抗うつ薬、最近の動き

抗うつ薬に関するニュースを3つとりあげます。

まず新薬承認のニュース。

シェリング・プラウ株式会社と明治製菓株式会社は2009年7月7日、両社で共同開発したうつ病治療薬「レメロン(シェリング・プラウ株式会社)」「リフレックス(明治製菓株式会社)」(一般名ミルタザピン)の製造販売承認を取得したと発表した。

この件のプレスリリースはこちら
製品概要によれば、1錠(15mg)を1〜2錠、就寝前に服用(最大3錠まで)し、効能・効果は「うつ病・うつ状態」となっています。

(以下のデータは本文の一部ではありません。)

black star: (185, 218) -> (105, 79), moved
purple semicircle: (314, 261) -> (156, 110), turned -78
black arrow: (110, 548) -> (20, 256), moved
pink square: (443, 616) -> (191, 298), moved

ミルタザピン(Mirtazapine)は1994年オランダで発売。現在90カ国以上で発売されているNaSSA(ノルアドレナリン作動性・特異的セロトニン作動性抗うつ薬)と呼ばれる種類の抗うつ薬で、日本でのNaSSAの承認は初めてです。
SNRIと同様にノルアドレナリンとセロトニンの両方に作用しますが、SNRIはノルアドレナリン・セロトニンとも再取込み阻害作用によるのに対し、NaSSAはノルアドレナリン抑制阻害とセロトニン放出推進+受容体ブロックの作用で抗うつ効果を発揮します。(製品概要・作用機序については→こちら

以前取り上げた抗うつ剤の「ランキング」でのミルタザピンの12種類中、「効果」で1位。副作用の少なさを示す「続けやすさ」では同率6位ですが、「総合評価」で3位となっています。

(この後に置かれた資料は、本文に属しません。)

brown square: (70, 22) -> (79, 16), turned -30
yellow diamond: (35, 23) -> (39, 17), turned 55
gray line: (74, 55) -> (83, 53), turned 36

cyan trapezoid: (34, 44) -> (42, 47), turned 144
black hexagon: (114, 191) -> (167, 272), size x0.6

シェリング・プラウ社と明治製菓はミルタザピンをそれぞれ「レメロン(REMERON)」「リフレックス(REFLEX)」の名前で「薬価収載後速やかに発売する」としています。
日本では2006年のジェイゾロフト以来、3年ぶりの抗うつ薬新発売となります。
これによって治療の選択が広がることを期待したいものです。


次に、三環系・四環系抗うつ剤でも攻撃性が増す? というニュースです。

厚生労働省は三環系・四環系抗うつ剤と、フェニルピペラジン系抗うつ剤の計12成分について、添付文書に他害行為などについての注意を喚起する記載を追加するよう、製薬会社に指示した。

このニュースの元記事はこちら。独立法人医薬品医療機器総合機構による、使用上の注意改訂情報はこちら

これによると、厚生労働省は以前のSSRIでの改訂指示と同様、服用者に不安や焦燥、攻撃性などが現れやすくなることや、こうした症状が現れた症例では自殺企図や他害行為などが報告されていることを記載して、注意を喚起する内容を盛り込むよう求めました。

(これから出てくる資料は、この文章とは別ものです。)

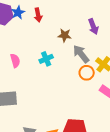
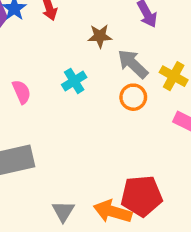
orange circle: (87, 73) -> (133, 97), moved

対象となったのは以下の12成分(カッコ内は代表的な商品名)です。
・アミトリプチリン塩酸塩(トリプタノール)
・アモキサピン(アモキサン)
・イミプラミン塩酸塩(トフラニール)
・クロミプラミン塩酸塩(アナフラニール)
・セチプチリンマレイン酸塩(テシプール)
・ドスレピン塩酸塩(プロチアデン)
・トラゾドン塩酸塩(デジレル、レスリン)
・トリミプラミンマレイン酸塩(スルモンチール)
・ノルトリプチリン塩酸塩(ノリトレン)
・マプロチリン塩酸塩(ルジオミール)
・ミアンセリン塩酸塩(テトラミド)
・ロフェプラミン塩酸塩(アンプリット)

これらの薬に関しては「慎重投与」の対象に衝動性が高い患者、自殺念慮や自殺企図のある患者を追加することも求められています。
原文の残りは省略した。